_Directions_
Your task is to find every line in the records that holds the string "онлайн" and copy it.

Saved data entries
***
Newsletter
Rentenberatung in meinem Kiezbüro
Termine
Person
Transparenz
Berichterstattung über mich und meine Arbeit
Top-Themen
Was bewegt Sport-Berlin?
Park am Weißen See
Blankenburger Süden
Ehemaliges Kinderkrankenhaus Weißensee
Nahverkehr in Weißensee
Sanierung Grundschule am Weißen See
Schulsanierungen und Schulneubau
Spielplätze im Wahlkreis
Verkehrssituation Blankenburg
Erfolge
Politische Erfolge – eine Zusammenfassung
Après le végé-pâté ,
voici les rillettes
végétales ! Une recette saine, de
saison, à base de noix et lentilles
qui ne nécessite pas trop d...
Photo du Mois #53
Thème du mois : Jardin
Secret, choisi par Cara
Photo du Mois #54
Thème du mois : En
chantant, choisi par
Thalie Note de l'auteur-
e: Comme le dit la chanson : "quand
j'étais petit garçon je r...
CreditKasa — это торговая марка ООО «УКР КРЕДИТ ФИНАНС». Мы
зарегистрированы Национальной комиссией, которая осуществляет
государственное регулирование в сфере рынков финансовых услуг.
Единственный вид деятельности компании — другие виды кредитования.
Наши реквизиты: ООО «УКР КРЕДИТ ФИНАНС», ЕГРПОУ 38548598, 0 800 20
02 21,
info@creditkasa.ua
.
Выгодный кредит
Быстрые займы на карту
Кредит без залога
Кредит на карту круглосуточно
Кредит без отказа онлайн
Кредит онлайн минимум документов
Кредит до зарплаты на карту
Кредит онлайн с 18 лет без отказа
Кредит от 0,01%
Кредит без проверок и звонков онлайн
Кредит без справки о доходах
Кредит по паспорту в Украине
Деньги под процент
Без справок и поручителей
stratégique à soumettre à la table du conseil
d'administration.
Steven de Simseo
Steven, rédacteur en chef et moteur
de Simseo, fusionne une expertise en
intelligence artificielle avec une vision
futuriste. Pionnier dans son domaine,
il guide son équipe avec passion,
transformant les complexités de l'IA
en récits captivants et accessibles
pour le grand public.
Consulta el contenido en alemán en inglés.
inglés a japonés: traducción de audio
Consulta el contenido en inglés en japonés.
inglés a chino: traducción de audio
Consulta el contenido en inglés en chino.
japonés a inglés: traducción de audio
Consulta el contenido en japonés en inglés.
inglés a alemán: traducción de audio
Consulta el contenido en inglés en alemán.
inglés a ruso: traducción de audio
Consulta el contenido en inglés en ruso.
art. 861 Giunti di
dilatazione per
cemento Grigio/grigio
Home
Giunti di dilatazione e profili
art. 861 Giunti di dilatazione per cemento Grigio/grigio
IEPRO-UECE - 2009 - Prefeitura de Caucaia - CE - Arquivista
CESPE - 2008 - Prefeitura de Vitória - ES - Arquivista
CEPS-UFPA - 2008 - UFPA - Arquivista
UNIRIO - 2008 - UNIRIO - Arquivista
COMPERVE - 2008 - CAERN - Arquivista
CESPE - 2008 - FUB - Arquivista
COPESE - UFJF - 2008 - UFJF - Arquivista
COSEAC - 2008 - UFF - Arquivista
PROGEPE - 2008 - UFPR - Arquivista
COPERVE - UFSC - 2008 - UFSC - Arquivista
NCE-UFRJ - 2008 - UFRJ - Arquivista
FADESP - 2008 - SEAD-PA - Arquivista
***
_Response below_
Кредит без отказа онлайн
Кредит онлайн минимум документов
Кредит онлайн с 18 лет без отказа
Кредит без проверок и звонков онлайн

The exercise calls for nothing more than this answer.